He waved at her, motioning for her to join him at the bar and just like she always had she could not and probably would never be able to resist the charms of Will Gardner.
“You look great.” Will said, taking in her beauty and feeling his heart skip a beat when she smiled radiantly back at him.
“It's called happiness.” Laura joked before ordering a drink for herself.
“Ginger ale?” Will asked curiously.
“I've been told that alcohol shouldn't be consumed during pregnancy. It's tough sometimes but I've managed to control my urges so far. At least some of them.”
Will smiled at her and when he spoke, he did so with happiness in his voice and heart.
“Congratulations!”
Their banter was easy again and Laura felt relieved.

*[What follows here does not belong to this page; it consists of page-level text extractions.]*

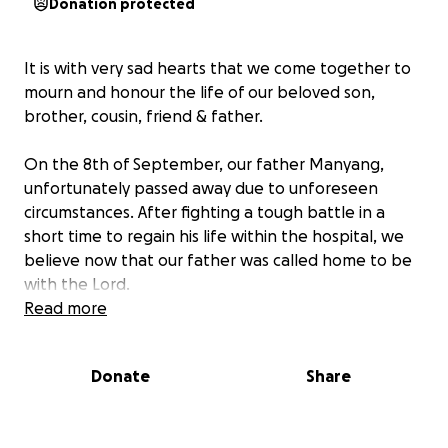
Donation protected
It is with very sad hearts that we come together to
mourn and honour the life of our beloved son,
brother, cousin, friend & father.
On the 8th of September, our father Manyang,
unfortunately passed away due to unforeseen
circumstances. After fighting a tough battle in a
short time to regain his life within the hospital, we
believe now that our father was called home to be
with the Lord.
Read more
Together as a family, we write to you with open
hearts full of gratitude, we kindly ask for your
Donate
Share
support to allow us to comfortably & rightfully lay
our father at rest.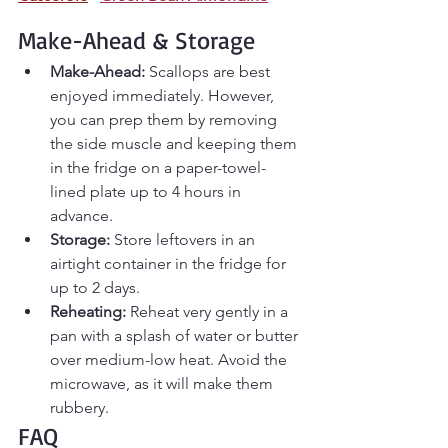
Make-Ahead & Storage
Make-Ahead:
 Scallops are best 
enjoyed immediately. However, 
you can prep them by removing 
the side muscle and keeping them 
in the fridge on a paper-towel-
lined plate up to 4 hours in 
advance.
Storage:
 Store leftovers in an 
airtight container in the fridge for 
up to 2 days.
Reheating:
 Reheat very gently in a 
pan with a splash of water or butter 
over medium-low heat. Avoid the 
microwave, as it will make them 
rubbery.
FAQ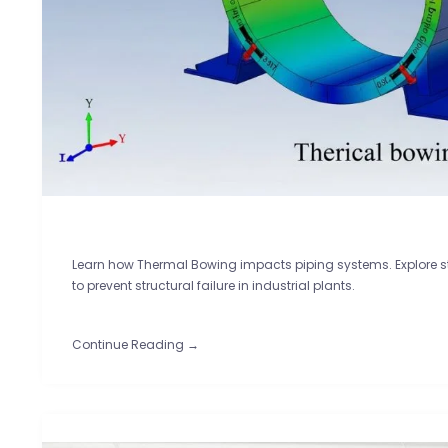
Learn how Thermal Bowing impacts piping systems. Explore st
to prevent structural failure in industrial plants.
Continue Reading →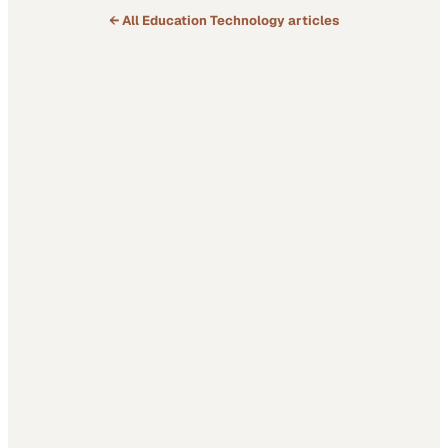
← All
Education Technology
articles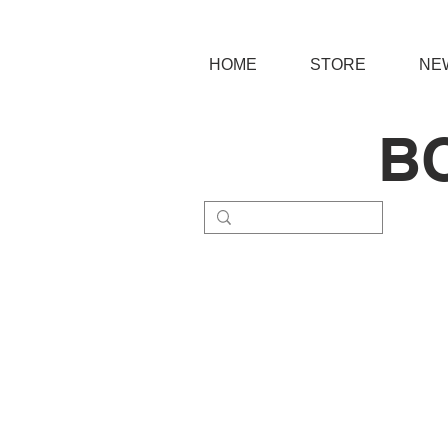
HOME
STORE
NE
B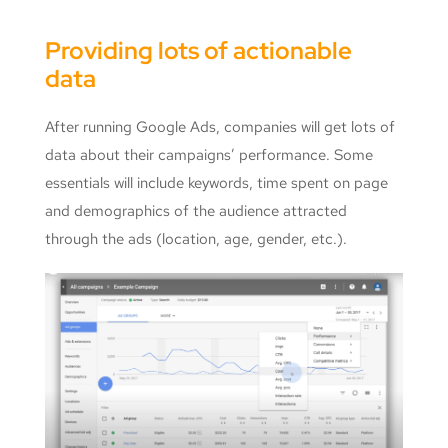
Providing lots of actionable
data
After running Google Ads, companies will get lots of
data about their campaigns’ performance. Some
essentials will include keywords, time spent on page
and demographics of the audience attracted
through the ads (location, age, gender, etc.).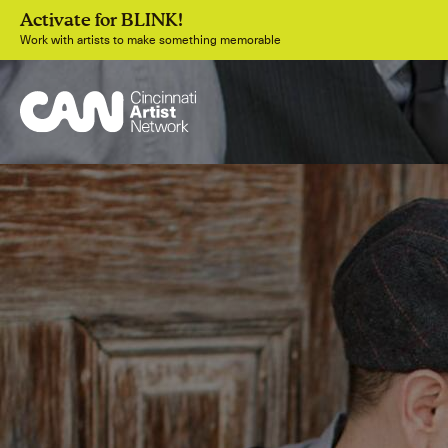
Activate for BLINK!
Work with artists to make something memorable
Join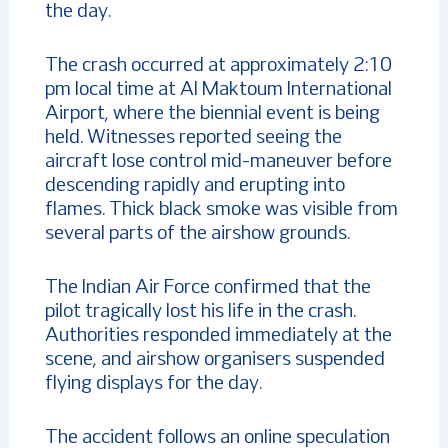
the day.
The crash occurred at approximately 2:10
pm local time at Al Maktoum International
Airport, where the biennial event is being
held. Witnesses reported seeing the
aircraft lose control mid-maneuver before
descending rapidly and erupting into
flames. Thick black smoke was visible from
several parts of the airshow grounds.
The Indian Air Force confirmed that the
pilot tragically lost his life in the crash.
Authorities responded immediately at the
scene, and airshow organisers suspended
flying displays for the day.
The accident follows an online speculation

The tension she had feared would be omnipresent in any future encounters turned out to be nothing more than a figment of her imagination. She smiled, too, and then she asked softly and with genuine care.
“Are you happy, Will?”
He chuckled, took a sip from his drink and then he said the words she had longed to hear him say, even if part of her had hoped it would be because of her rather than somebody else.
“I am.”
Will said with the distinctive look of happiness and love on his face and in his heart that only one person had ever been able to make him feel like.
Will had given away his heart to a smart, beautiful and kind woman when he had been 22 years old and it had taken him a quarter of a century, but he had finally made her his. Laura could not have been happier than she was in that moment to hear that two good friends of hers had finally found their way home.
The end.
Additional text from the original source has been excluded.